Adentro todo está en calma. Las hortensias que corté en la mañana siguen intactas en los dos floreros de la cocina. Recojo las cartas que acomodé junto a cada ramo, la que escribí para él y la que escribí para las nenas. No estoy segura de si tomar esas cartas es una buena decisión, ni siquiera estoy segura de si tomarlas de esta mesa es tomarlas de la misma mesa en la que las dejé un rato atrás. No estoy segura de nada, ni entonces ni ahora, pero en el reloj ya son las doce y veinte, así que subo al cuarto, dejo las cartas en el cajón de la mesita de luz, me quito la ropa mojada, me pongo ropa seca y bajo otra vez para preparar el almuerzo.

Llegan tocando bocina y las nenas entran a la casa como un torbellino. Traen un conejo en una jaula. 

—Hay que cuidarlo hasta el jueves —dice él—, una semana por familia.

Yo bato huevos. Batir supone un esfuerzo descomunal, pero estoy temblando y confío en que la acción disimule mi estado. Las nenas se abrazan a mi cadera y tengo que levantar el bowl para verles la cara. 

—Se llama Tonel. 

—¡Sí! Tonel.

Las voces retumban en mi cabeza. La mayor hunde la nariz en mi estómago y respira con todas sus fuerzas. 

—Mami, olés a podrido. 

La menor copia el gesto. 

—¡Es verdad! Como a barro sucio.

—Muy bien —digo yo—, a comer.

Me acuerdo del miedo que tengo de dejar de batir. Pero dejo de batir y no pasa nada, nadie está mirándome. La mayor empuja la jaula contra la pared y deja al conejo suelto. Su padre se apura a cerrar el ventanal. Al regresar nos llama con tres palmadas:

—A partir de ahora, todo bien cerrado —dice.

Pongo en la sartén el quinto omelette y sirvo los que ya están listos. Él sabe que está a cargo del que queda en el fuego porque es el único que come dos. Así que nos sentamos a la mesa y al fin, al menos por unos segundos, el silencio de las nenas dando sus primeros bocados me ayuda a calmarme.

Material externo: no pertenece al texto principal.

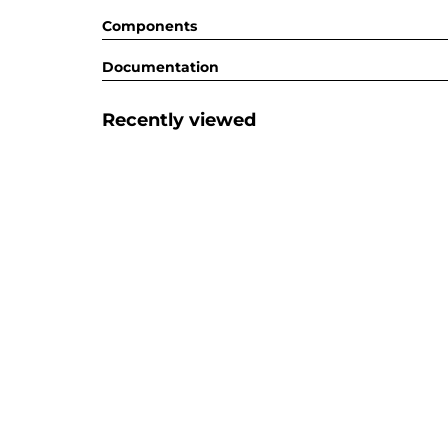
Components
Documentation
Recently viewed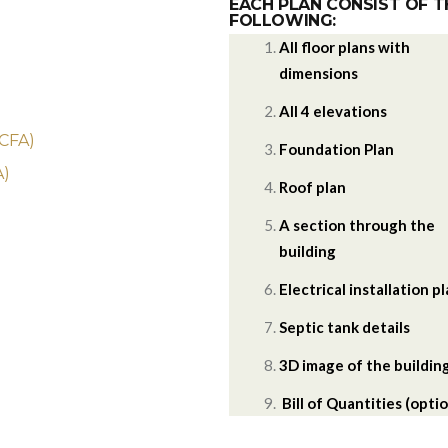
EACH PLAN CONSIST OF T
FOLLOWING:
All floor plans with
dimensions
)
All 4 elevations
 CFA)
Foundation Plan
A)
Roof plan
A section through the
building
Electrical installation p
Septic tank details
3D image of the buildin
Bill of Quantities (optio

Todo está en orden, me digo, tranquila.

Me quedo mirando el conejo que, sin grandes previsiones ni rodeos, atraviesa el comedor hasta el plato de agua que le dejaron en el piso. Me sorprende la naturalidad con la que se mueve fuera de su jaula. Si Tonel es un viajero experto en nuevos territorios, yo soy esta mujer anclada siempre en el mismo lugar. Se acerca, me olisquea los pies. Me hace cosquillas con la nariz y por las dudas me agarro al borde de la mesa. 

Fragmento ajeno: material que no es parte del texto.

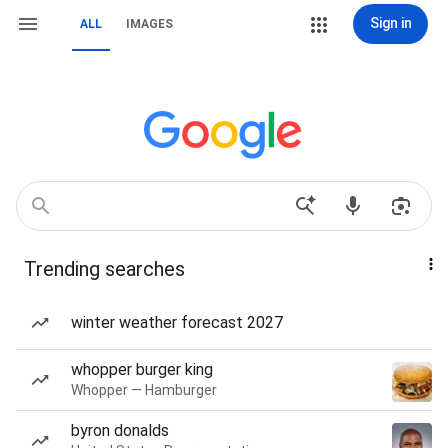
Sign in
ALL
IMAGES
Trending searches
winter weather forecast 2027
whopper burger king
Whopper — Hamburger
byron donalds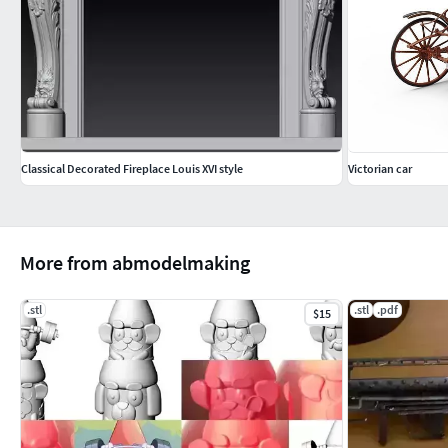
Classical Decorated Fireplace Louis XVI style
Victorian car
More from abmodelmaking
.stl
.stl
.pdf
$15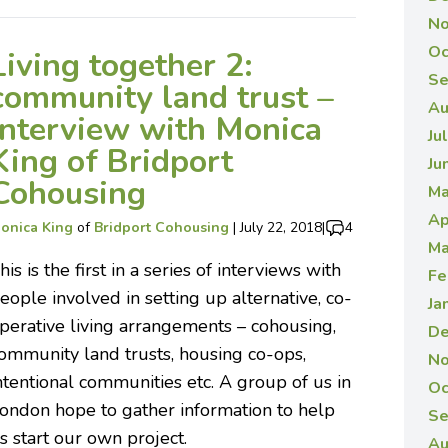
No
Oc
Living together 2:
Se
community land trust –
Au
interview with Monica
Ju
King of Bridport
Ju
Cohousing
Ma
Ap
onica King
of
Bridport Cohousing
|
July 22, 2018
|
4
Ma
his is the first in a series of interviews with
Fe
eople involved in setting up alternative, co-
Ja
perative living arrangements – cohousing,
De
ommunity land trusts, housing co-ops,
No
ntentional communities etc. A group of us in
Oc
ondon hope to gather information to help
Se
s start our own project.
Au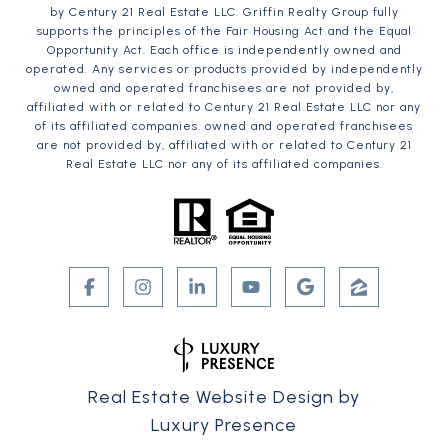
by Century 21 Real Estate LLC. Griffin Realty Group fully
supports the principles of the Fair Housing Act and the Equal
Opportunity Act. Each office is independently owned and
operated. Any services or products provided by independently
owned and operated franchisees are not provided by,
affiliated with or related to Century 21 Real Estate LLC nor any
of its affiliated companies. owned and operated franchisees
are not provided by, affiliated with or related to Century 21
Real Estate LLC nor any of its affiliated companies.
Real Estate Website Design by
Luxury Presence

—Se llama Tonel porque es gordo. 

—No es verdad.

—Sí es verdad, lo dijo la señorita. 

Las nenas pelean con los tenedores un momento y después siguen comiendo. Él se levanta para buscar el último omelette, de camino ya está haciendo una llamada.

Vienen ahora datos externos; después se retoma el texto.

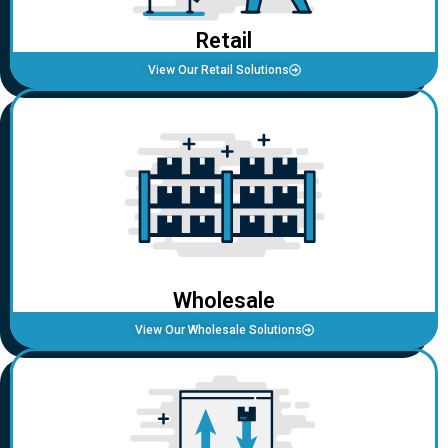
Retail
View Our Retail Solutions
Wholesale
View Our Wholesale Solutions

Todo está en orden, me digo, y el placer de las cosquillas me sorprende.

—Mami, ¿estás contenta?

Con los cubiertos en el aire, la menor espera ansiosa mi respuesta. De pronto da un salto de su silla y corre alrededor de la mesa sin bajar nunca los cubiertos.

—¡Tonel! ¡Tonel! ¡Mami está contenta! 

—Pero comer ya sería demasiado, ¿no? —dice él cuando vuelve con su segundo omelette, registrando mi plato con la comida intacta. 

La mayor mira y escucha. Lo peor es lo que sea que esté aprendiendo de nosotros. 

El almuerzo termina y mi familia desaparece escaleras arriba. Me gusta esta casa por su porosa capacidad de absorbernos en sus cuartos. En el living la jaula queda abierta y vacía y me reconforta pensar en las nenas jugando con el conejo, entretenidas en mi ausencia. Es como escuchar la lavadora o el microondas, me relajo porque, incluso si no puedo ponerme en movimiento, en lo práctico, algo se está haciendo. 

Vuelvo hasta el ventanal, lo abro y miro el jardín. Todo lo que pasa me parece posible, pero cómo es posible, cómo puede ser que haya pasado lo que pasó y yo me sienta tan bien, y hasta el pelo se esté secando. Respiro, busco mi cartera en el perchero y salgo de la casa por la puerta delantera. El coche de él está otra vez cruzado en la entrada en diagonal, parece una barricada. Ya no discutimos sobre eso, aprendí a deslizar las piernas entre el guardabarros y la pared casi sin ensuciarme la ropa. Cuando él está en la casa, «salir» se parece a «superar», a «vencer» un obstáculo, si quiero superarlo tengo que estar realmente decidida.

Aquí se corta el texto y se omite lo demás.